Authors: Chang Wang, Liangliang Cao, James Fan

IJCAI 2016 | Conference PDF | Archive PDF | Plain Text | LLM Run Details

Reproducibility Variable Result LLM Response
Research Type Experimental The proposed method is evaluated both theoretically with a proof for the closed-form solution and experimentally with promising results on both DBpedia and medical relations.
Researcher Affiliation Industry Chang Wang Bridgewater Associates 20 Westport Road, Wilton Connecticut, USA, 06897 Liangliang Cao Yahoo Labs 229 West 43rd Street, New York New York, USA, 10036
Pseudocode No The paper contains a section '3.6 Algorithm' which describes the algorithm steps in prose, but it is not formatted as a pseudocode block or a labeled algorithm figure.

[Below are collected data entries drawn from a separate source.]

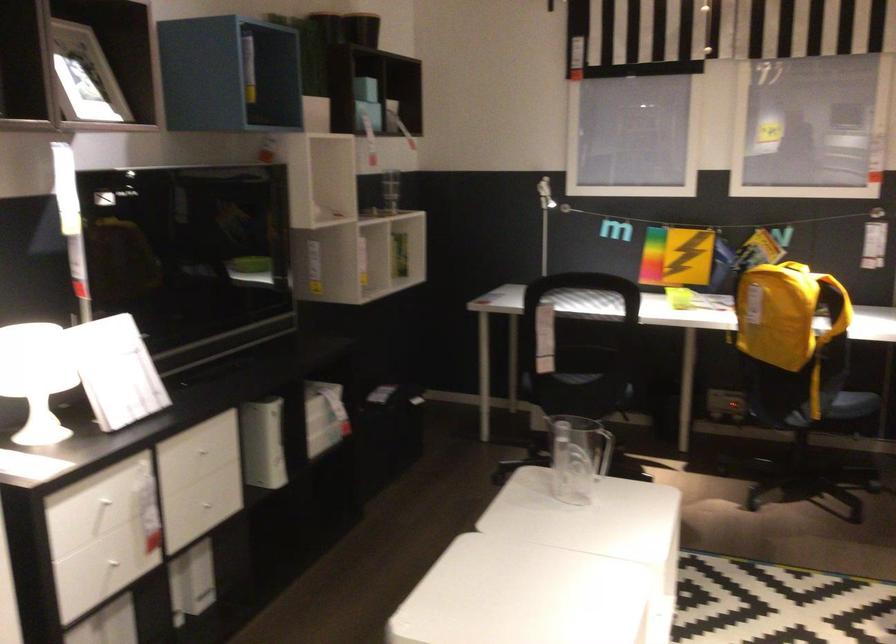 This screenshot has height=644, width=896. Describe the element at coordinates (37, 377) in the screenshot. I see `a white table lamp` at that location. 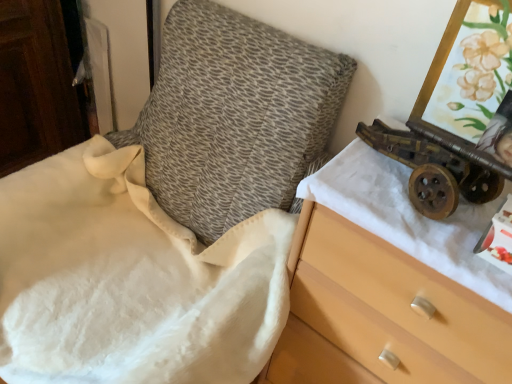 Question: From the image's perspective, relative to rusty metal cannon at right, is wooden drawer at right above or below?

Choices:
 (A) below
 (B) above

Answer: (A)

Question: From a real-world perspective, relative to rusty metal cannon at right, is wooden drawer at right vertically above or below?

Choices:
 (A) below
 (B) above

Answer: (A)

Question: Which of these objects is positioned closest to the wooden drawer at right?

Choices:
 (A) wooden chest of drawers at right
 (B) rusty metal cannon at right

Answer: (A)

Question: Based on their relative distances, which object is farther from the wooden chest of drawers at right?

Choices:
 (A) wooden drawer at right
 (B) rusty metal cannon at right

Answer: (A) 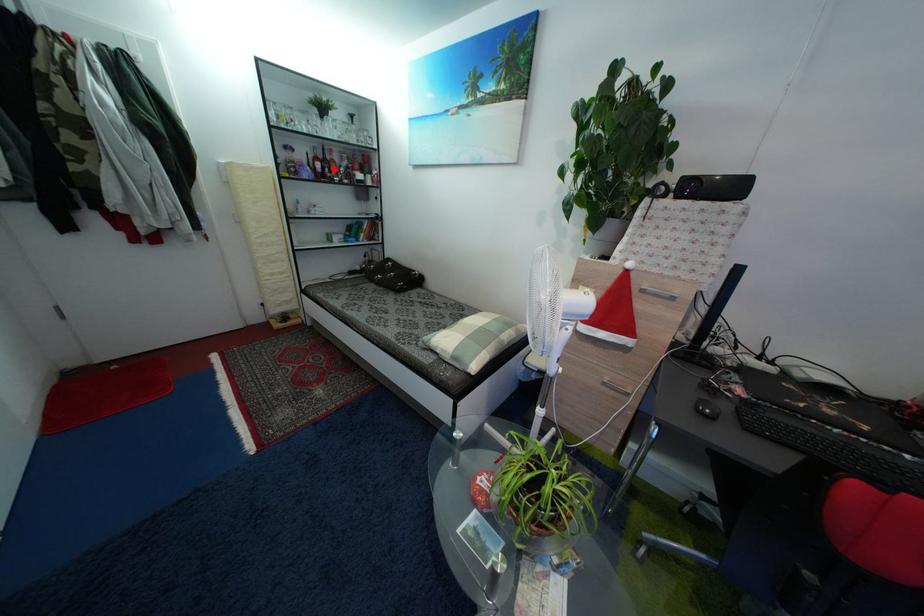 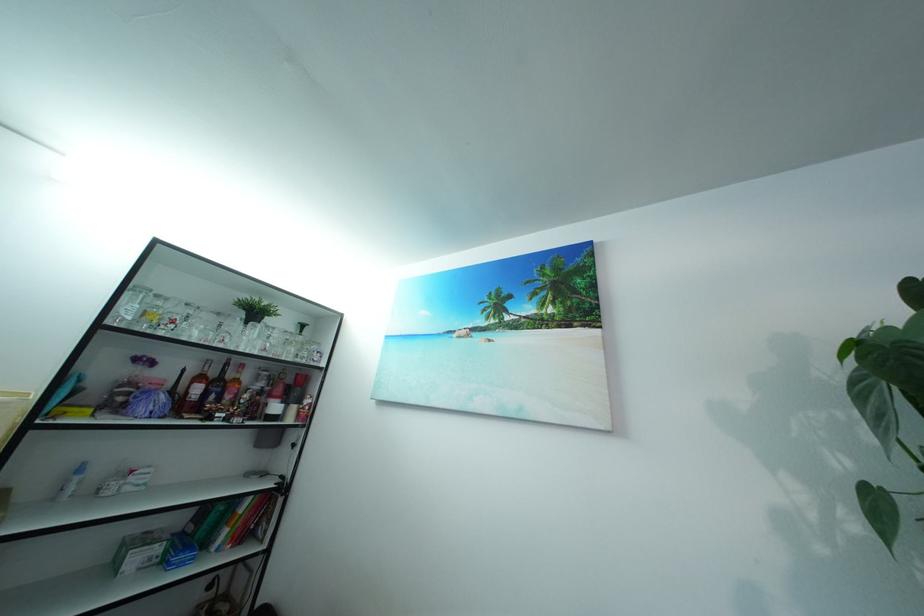 Find the pixel in the second image that matches the highlighted location in the first image.

(226, 391) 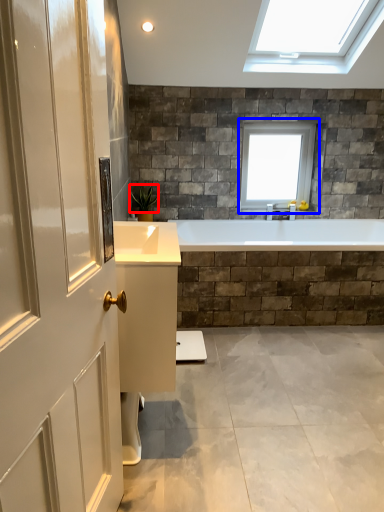 Question: Which object is further to the camera taking this photo, plant (highlighted by a red box) or window (highlighted by a blue box)?

Choices:
 (A) plant
 (B) window

Answer: (B) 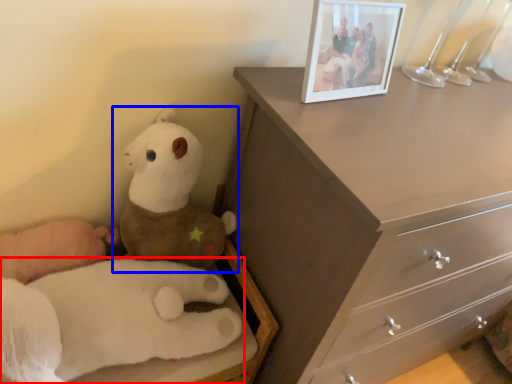 Question: Which object appears farthest to the camera in this image, toy (highlighted by a red box) or toy (highlighted by a blue box)?

Choices:
 (A) toy
 (B) toy

Answer: (B) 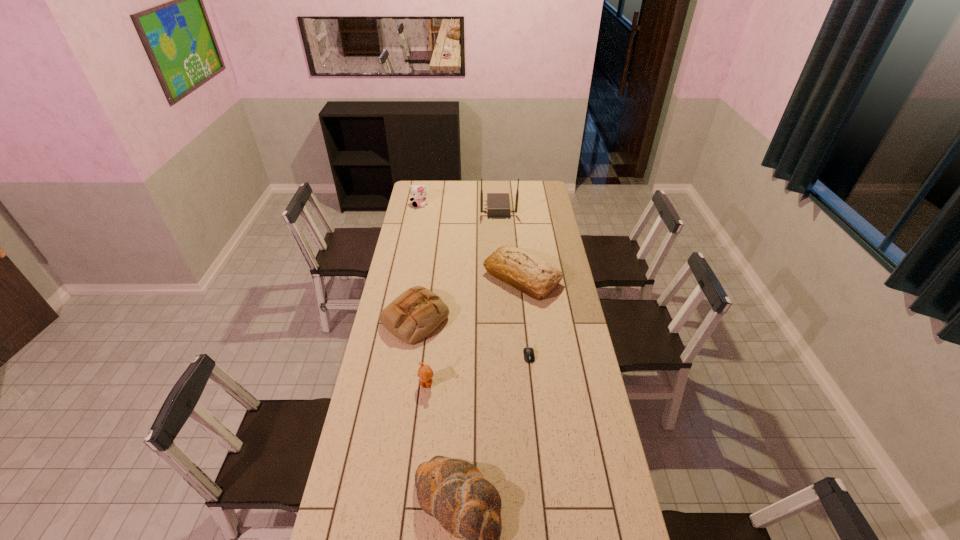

Open Source Code No The paper does not include an explicit statement about releasing source code for its methodology or provide a link to a code repository.
Open Datasets Yes The relation data was extracted from DBpedia [Auer et al., 2007], which contains the examples for thousands of different relations in the format of (relation name, argument 1, argument 2). Our medical corpus has incorporated Wikipedia articles and MEDLINE abstracts (2013 version). The relation data used in this experiment was from UMLS [Lindberg et al., 1993].
Dataset Splits Yes We divided both the positive and negative set into 3 parts: 40% as training set 1, 30% as training set 2 and the remaining 30% as the test set. The training set 2 was also used to learn the new joint space in both the proposed approach and affine matching.
Hardware Specification No The paper does not specify any hardware details (e.g., GPU models, CPU types, memory) used for running the experiments.
Software Dependencies No The paper mentions using 'liblinear package [Fan et al., 2008]' and 'Word2Vec [Mikolov et al., 2013]' but does not provide specific version numbers for these or other software dependencies.
Experiment Setup Yes In all these experiments, the weight for the positive examples was set to 100. All the other parameters were set to the default values. The parameters used in training were: window size=5, and sample rate=1e-5. In Trans E, the learning rate, margin and number of epoches were set to 0.001, 1 and 100. Dimensionality of the latent space was set to 100 for both TRESCAL and Trans E. The default value of µ is 1, which means S1 and S2 (defined in Section 3.3) will be associated with equal weights. If µ = 0, the neighborhood relationship will not be respected. The default value of k in k NN graph construction is 10. In all experiments, we set the desired dimension of the joint space to be 100, i.e. d = 100.